Exercise brief
Omit the pictures and return exactly the stretch of the material below from the line with "MAK на Tikka T3" through the line with "Vid Gustavsviks camping".

Source data

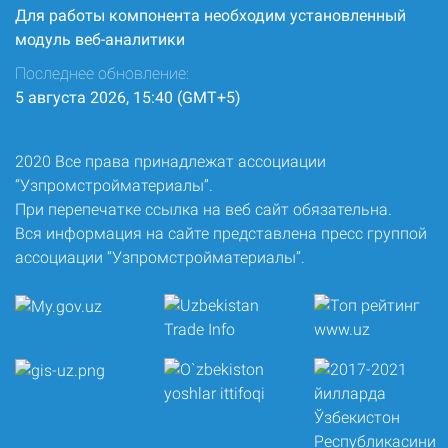
Для работы компонента необходим установленный
модуль веб-аналитики
Последнее обновление:
5 августа 2026, 15:40 (GMT+5)
2020 Все права принадлежат ассоциации
“Узпромстройматериалы”.
При перепечатке ссылка на веб сайт обязательна.
Вся информация на сайте представлена пресс группой
ассоциации “Узпромстройматериалы”.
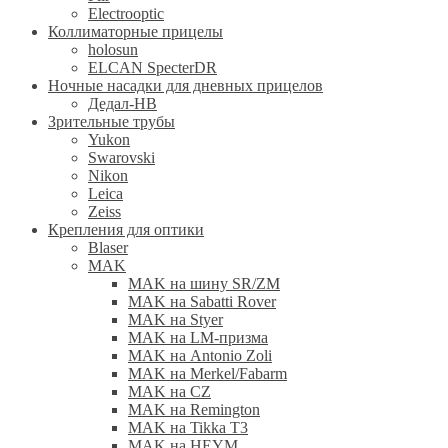
Electrooptic
Коллиматорные прицелы
holosun
ELCAN SpecterDR
Ночные насадки для дневных прицелов
Дедал-НВ
Зрительные трубы
Yukon
Swarovski
Nikon
Leica
Zeiss
Крепления для оптики
Blaser
MAK
MAK на шину SR/ZM
MAK на Sabatti Rover
MAK на Styer
MAK на LM-призма
MAK на Antonio Zoli
MAK на Merkel/Fabarm
MAK на CZ
MAK на Remington
MAK на Tikka T3
MAK на HEYM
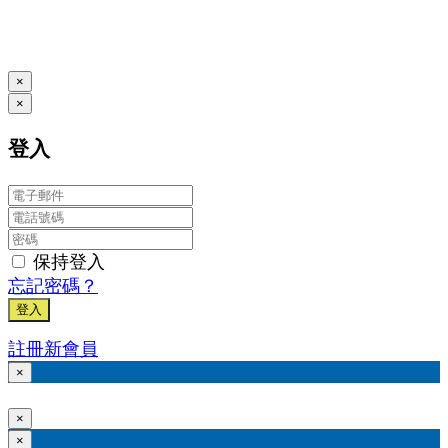
本系統由
提供
© Copyright 2026
www.posify.me
×
×
登入
保持登入
忘記密碼？
登入
註冊新會員
×
×
×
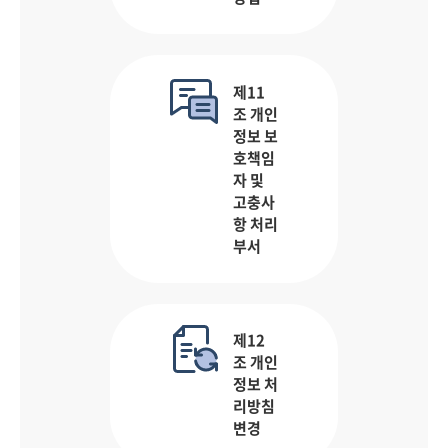
제11
조 개인
정보 보
호책임
자 및
고충사
항 처리
부서
제12
조 개인
정보 처
리방침
변경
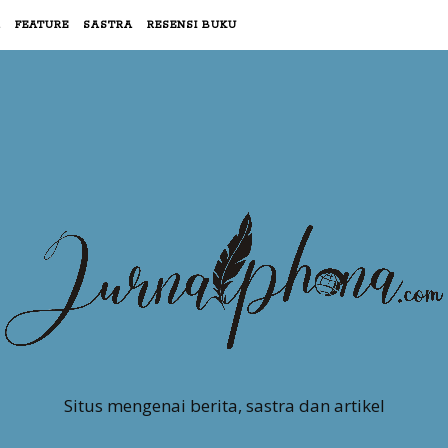
R
FEATURE
SASTRA
RESENSI BUKU
Situs mengenai berita, sastra dan artikel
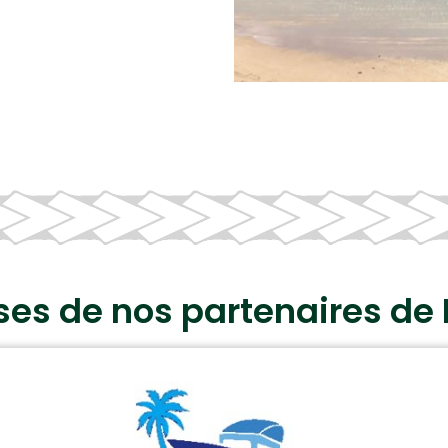
ses de nos partenaires de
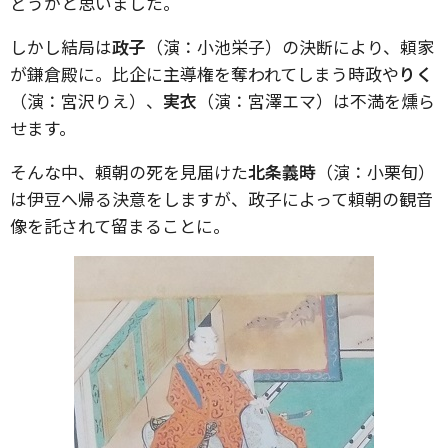
どうかと思いました。
しかし結局は
政子
（演：小池栄子）の決断により、頼家
が鎌倉殿に。比企に主導権を奪われてしまう時政や
りく
（演：宮沢りえ）、
実衣
（演：宮澤エマ）は不満を燻ら
せます。
そんな中、頼朝の死を見届けた
北条義時
（演：小栗旬）
は伊豆へ帰る決意をしますが、政子によって頼朝の観音
像を託されて留まることに。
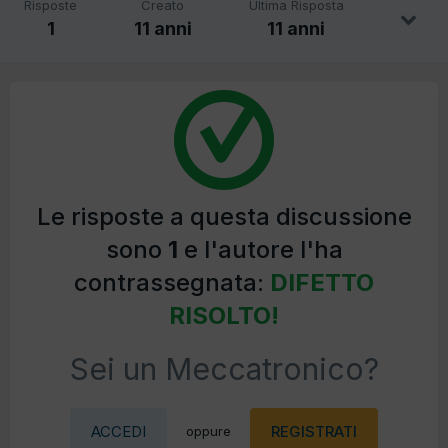
Risposte
Creato
Ultima Risposta
1
11 anni
11 anni
Le risposte a questa discussione
sono
1
e l'autore l'ha
contrassegnata:
DIFETTO
RISOLTO!
Sei un Meccatronico?
ACCEDI
REGISTRATI
oppure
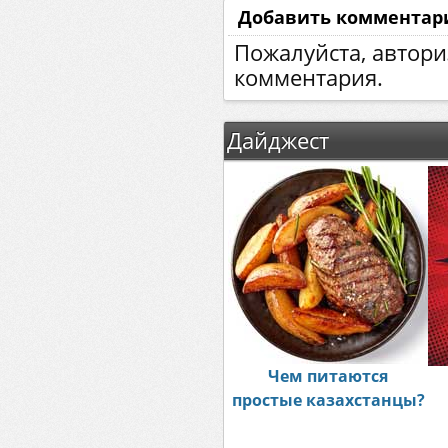
Добавить комментар
Пожалуйста, автори
комментария.
Дайджест
Чем питаются
простые казахстанцы?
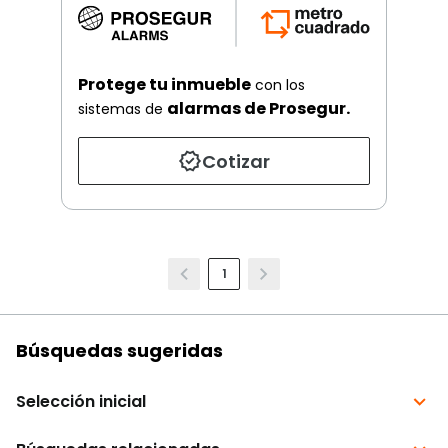
Protege tu inmueble
con los
alarmas de Prosegur.
sistemas de
Cotizar
1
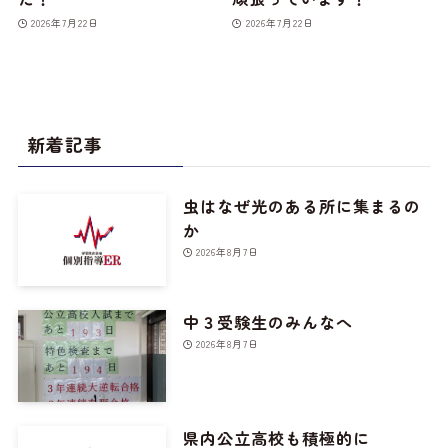
2026年7月22日
2026年7月22日
新着記事
虫はなぜ光のある所に集まるの
か
2026年8月7日
中３受験生のみんなへ
2026年8月7日
県内公立高校も積極的に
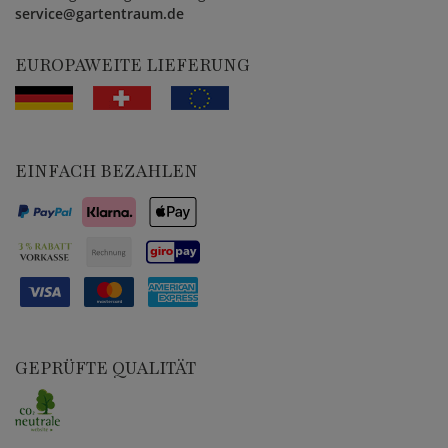
service@gartentraum.de
EUROPAWEITE LIEFERUNG
EINFACH BEZAHLEN
GEPRÜFTE QUALITÄT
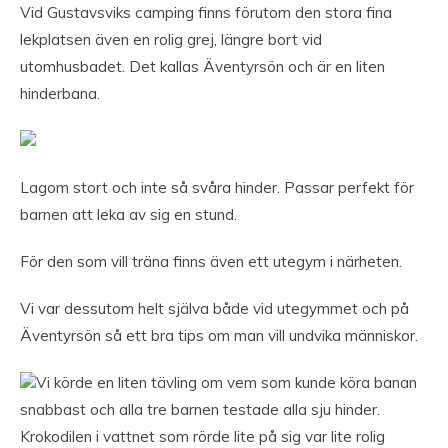
Vid Gustavsviks camping finns förutom den stora fina
lekplatsen även en rolig grej, längre bort vid
utomhusbadet. Det kallas Äventyrsön och är en liten
hinderbana.
Lagom stort och inte så svåra hinder. Passar perfekt för
barnen att leka av sig en stund.
För den som vill träna finns även ett utegym i närheten.
Vi var dessutom helt själva både vid utegymmet och på
Äventyrsön så ett bra tips om man vill undvika människor.
Vi körde en liten tävling om vem som kunde köra banan
snabbast och alla tre barnen testade alla sju hinder.
Krokodilen i vattnet som rörde lite på sig var lite rolig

Solution to the exercise
MAK на Tikka T3
MAK на HEYM
本系統由
提供
© Copyright 2026
www.posify.me
×
×
登入
保持登入
忘記密碼？
登入
註冊新會員
×
×
×
제11
조 개인
정보 보
호책임
자 및
고충사
항 처리
부서
제12
조 개인
정보 처
리방침
변경
R
FEATURE
SASTRA
RESENSI BUKU
Situs mengenai berita, sastra dan artikel
ses de nos partenaires de
どうかと思いました。
しかし結局は
政子
（演：小池栄子）の決断により、頼家
が鎌倉殿に。比企に主導権を奪われてしまう時政や
りく
（演：宮沢りえ）、
実衣
（演：宮澤エマ）は不満を燻ら
せます。
そんな中、頼朝の死を見届けた
北条義時
（演：小栗旬）
は伊豆へ帰る決意をしますが、政子によって頼朝の観音
像を託されて留まることに。
Risposte
Creato
Ultima Risposta
1
11 anni
11 anni
Le risposte a questa discussione
sono
1
e l'autore l'ha
contrassegnata:
DIFETTO
RISOLTO!
Sei un Meccatronico?
ACCEDI
REGISTRATI
oppure
Добавить комментар
Пожалуйста, автори
комментария.
Дайджест
Чем питаются
простые казахстанцы?
Protege tu inmueble
con los
alarmas de Prosegur.
sistemas de
Cotizar
1
2026年7月22日
2026年7月22日
新着記事
虫はなぜ光のある所に集まるの
か
2026年8月7日
中３受験生のみんなへ
2026年8月7日
県内公立高校も積極的に
service@gartentraum.de
EUROPAWEITE LIEFERUNG
EINFACH BEZAHLEN
GEPRÜFTE QUALITÄT
Vid Gustavsviks camping finns förutom den stora fina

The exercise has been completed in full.